I'd expect that the amount of energy in the box would tend toward some equilibrium, in which the power input by the laser equals the power output from thermal radiation. The energy in the box can't continue to increase forever, since eventually it would explode or collapse into a black hole or something, and it can't decrease forever because if it ever hits the ground state of the EM field, presumably the energy can't go any lower. The only possibility left is equilibrium.

12. Jan 23, 2010

### Edward Solomo

Right, lets pretend that we did have a perect closed system, where only heat absorption was a factor. Let us say that after each reflection, 10% of the light absorbed, or 90% of the light remaining. So If we use a two mirror system, it must be reflected two times to complete a cycle through the system.
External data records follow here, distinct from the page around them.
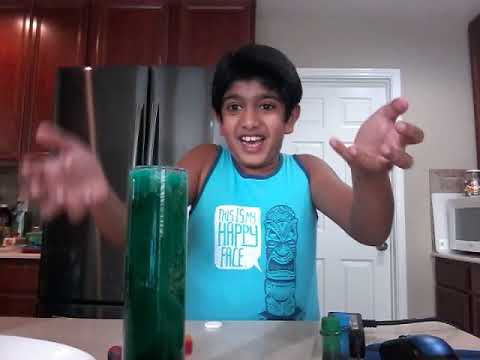 Find the location of `mouse`. mouse is located at coordinates (419, 342). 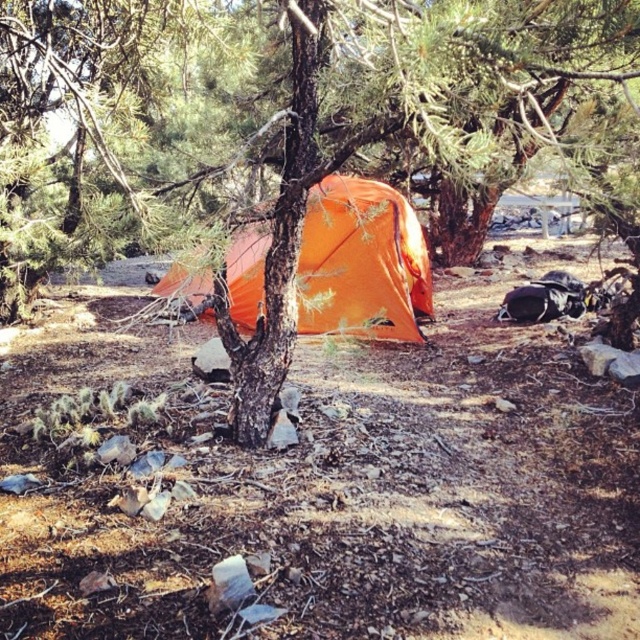 Is smooth bark tree at center shorter than orange fabric tent at center?

Yes.

From the picture: Is smooth bark tree at center smaller than orange fabric tent at center?

Correct, smooth bark tree at center occupies less space than orange fabric tent at center.

Locate an element on the screen. smooth bark tree at center is located at coordinates (304, 148). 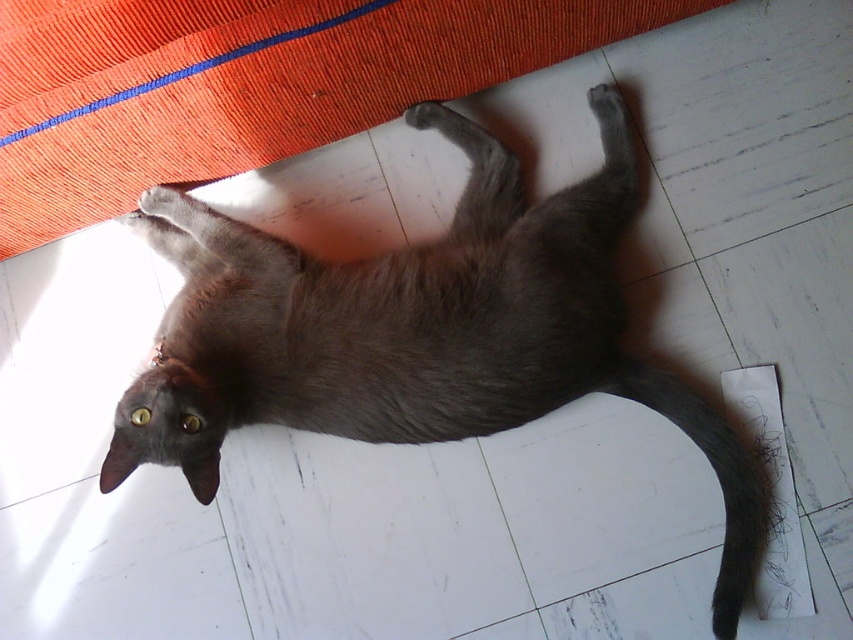 Question: Is gray fur cat at center to the right of gray fur tail at lower right from the viewer's perspective?

Choices:
 (A) yes
 (B) no

Answer: (B)

Question: Which point is closer to the camera?

Choices:
 (A) (764, 481)
 (B) (155, 400)

Answer: (B)

Question: Which point is farther from the camera taking this photo?

Choices:
 (A) (596, 330)
 (B) (608, 364)

Answer: (B)

Question: Among these objects, which one is nearest to the camera?

Choices:
 (A) gray fur tail at lower right
 (B) gray fur cat at center

Answer: (B)

Question: Is gray fur cat at center closer to the viewer compared to gray fur tail at lower right?

Choices:
 (A) no
 (B) yes

Answer: (B)

Question: Considering the relative positions of gray fur cat at center and gray fur tail at lower right in the image provided, where is gray fur cat at center located with respect to gray fur tail at lower right?

Choices:
 (A) right
 (B) left

Answer: (B) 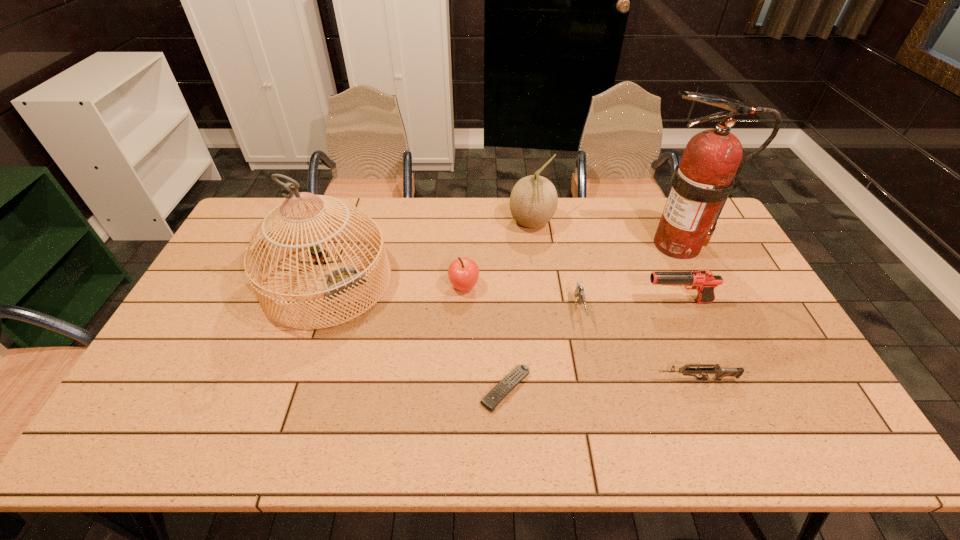 The height and width of the screenshot is (540, 960). In the image, there is a desktop. In order to click on free space at the far edge in this screenshot , I will do `click(385, 229)`.

Image resolution: width=960 pixels, height=540 pixels. In the image, there is a desktop. What are the coordinates of `vacant space at the near edge` in the screenshot? It's located at (457, 424).

Identify the location of unoccupied position between the tallest gun and the shortest object. Image resolution: width=960 pixels, height=540 pixels. (591, 346).

Where is `free spot between the shortest gun and the second object from left to right`? free spot between the shortest gun and the second object from left to right is located at coordinates (580, 333).

Where is `vacant area between the seventh object from right to left and the shortest gun`? The width and height of the screenshot is (960, 540). vacant area between the seventh object from right to left and the shortest gun is located at coordinates (580, 333).

Where is `free space between the tallest gun and the leftmost gun`? Image resolution: width=960 pixels, height=540 pixels. free space between the tallest gun and the leftmost gun is located at coordinates (628, 307).

This screenshot has width=960, height=540. In order to click on vacant area that lies between the sixth shortest object and the fire extinguisher in this screenshot , I will do `click(605, 234)`.

In order to click on vacant area that lies between the cantaloup and the fire extinguisher in this screenshot , I will do `click(605, 234)`.

You are a GUI agent. You are given a task and a screenshot of the screen. Output one action in this format:
    pyautogui.click(x=<x>, y=<y>)
    Task: Click on the vacant space in between the shortest object and the leftmost gun
    The height and width of the screenshot is (540, 960).
    Given the screenshot: What is the action you would take?
    pyautogui.click(x=542, y=350)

Thus we would have (.9)^2 left of the original light beam, which would be 81% of the original beam.

However since the light source is continuous, it would be followed by a beam at 90%, and anew beam, at 100%, thus we would have 100% + 90% + 81% of our original luminosity, which is 271%.

The equilibrium of this closed system would be equal to: 1 + the limit of the series (9/10)^n

Which would be 1 + 9 = 10, thus any laser that we create cannot exceed 10 times the strength of the light source. Since this is relatively weak, we don't have to worry about our apparatus melting or exploding.

Of course no system has yet been devised that could achieve such a circular pattern to being with.